One of the biggest debates surrounding the use of analytics, is the role data analysis should play in programming decisions. At one end of the spectrum is Steingraber, who says using data analysis to fine-tune programming is anathema.
“If we used data that way, we would only book the most popular programs. It would narrow the field so dramatically young artists would never have the opportunity to get a start, entire genres of performance would be eliminated, and controversial works would never be performed.”
I welcome my marketing team into the programming room to a certain extent. Not all organizations do that. And some organizations let the marketing team drive programming. There's a vast range of belief about that. But if we programed solely based on analytics the performing arts field would not resemble what it does today."
That, says Aubrey Bergauer, is crazy.
“In classical music we have to be very careful about what we put under the guise of artistic decision making,” she feels. “On one hand, what we do is subjective — we create art. But “artistic liberty” can be stretched too far and works as gatekeeping. It may be unintentional, but that’s where we need to be careful. Any time we have adequate information to move toward an objective decision, that’s a good thing. It’s a question of balance. When the data indicates that a decision is likely to make money (and who doesn’t want that?) people tend to buy in. There’s no shame in that.”
Steingraber, on the other hand, believes, “We are a nonprofit organization. We don’t make money based on whether we win or lose games like the Dodgers. We program based on the belief that the arts are an important public asset.”
That being said, Steingraber and Duncan Webb work closely together. "[They are] a very sophisticated consulting firm. Every three years we run a very extensive report. They'll study your organization in any number of different ways." Webb, for his part, said he definitely sees a role for analytics in programming, though he concedes there’s historically been a lot of resistance.
“If you’re making assumptions about what shows are going to sell based on a gut reaction, that’s the best time when analytics can help you make informed decisions. The problem is there’s this cultural image of the impresario who knows how to pick the shows and has their finger on the pulse of the market. Why would you do that, rather than collecting the data that would tell you whether your show is more or less likely to sell?”
Data Mining and Surveillance Capitalism
During a recent episode of his HBO series, Last Week Tonight with John Oliver, the host turned his attention to the fortunes being made in “data mining” and the companies that offer personal consumer information for sale. In no uncertain terms, Oliver said we are currently living in the era of “surveillance capitalism.”

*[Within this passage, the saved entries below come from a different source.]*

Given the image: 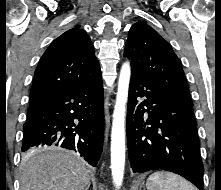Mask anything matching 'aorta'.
Segmentation results:
<instances>
[{
  "label": "aorta",
  "instance_id": "aorta-1",
  "mask_svg": "<svg viewBox=\"0 0 221 190\" xmlns=\"http://www.w3.org/2000/svg\"><path fill=\"white\" fill-rule=\"evenodd\" d=\"M130 65L124 63L120 70L116 103L111 130V171L113 183L120 188L125 168V112L130 82Z\"/></svg>",
  "mask_w": 221,
  "mask_h": 190
}]
</instances>
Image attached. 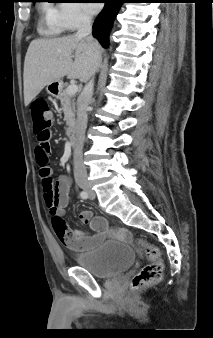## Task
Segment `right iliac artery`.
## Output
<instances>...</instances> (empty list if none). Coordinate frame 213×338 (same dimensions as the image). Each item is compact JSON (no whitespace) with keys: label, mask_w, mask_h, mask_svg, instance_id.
<instances>
[{"label":"right iliac artery","mask_w":213,"mask_h":338,"mask_svg":"<svg viewBox=\"0 0 213 338\" xmlns=\"http://www.w3.org/2000/svg\"><path fill=\"white\" fill-rule=\"evenodd\" d=\"M80 197H81L82 199H87V198H88V193H87V191H81V192H80Z\"/></svg>","instance_id":"right-iliac-artery-1"}]
</instances>
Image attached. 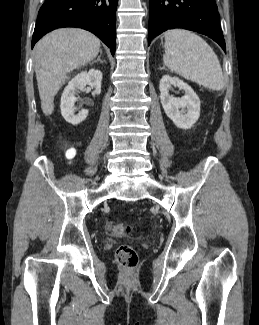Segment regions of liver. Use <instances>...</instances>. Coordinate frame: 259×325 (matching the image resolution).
I'll list each match as a JSON object with an SVG mask.
<instances>
[{
    "label": "liver",
    "instance_id": "6515ba94",
    "mask_svg": "<svg viewBox=\"0 0 259 325\" xmlns=\"http://www.w3.org/2000/svg\"><path fill=\"white\" fill-rule=\"evenodd\" d=\"M100 40L83 29H57L35 46V73L41 108L48 116L54 111V96L67 74L86 65L99 53Z\"/></svg>",
    "mask_w": 259,
    "mask_h": 325
}]
</instances>
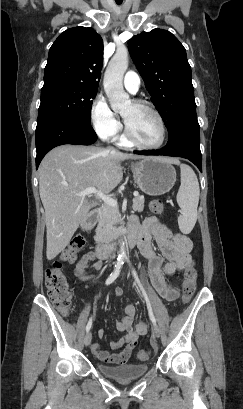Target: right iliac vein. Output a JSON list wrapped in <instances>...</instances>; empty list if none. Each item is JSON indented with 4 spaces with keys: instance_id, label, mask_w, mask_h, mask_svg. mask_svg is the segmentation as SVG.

Without my prompting, Duncan Webb referenced the same program.
“John Oliver is exactly right,” he confirmed. “There are companies that are packaging and selling data on consumers. All of that is real. The problem is, in the arts we don’t have the money to gather that level of data. At the same time, our customers are becoming increasingly nervous about privacy issues and are fighting back by limiting what information they let out. People are being bombarded with surveys and our response rate is dropping.
Are we, therefore, headed for a world where our every move, transaction, and web search is constantly tracked, recorded, and sold as data?
“We’re already there,” says Bergauer categorically. “I guarantee it.”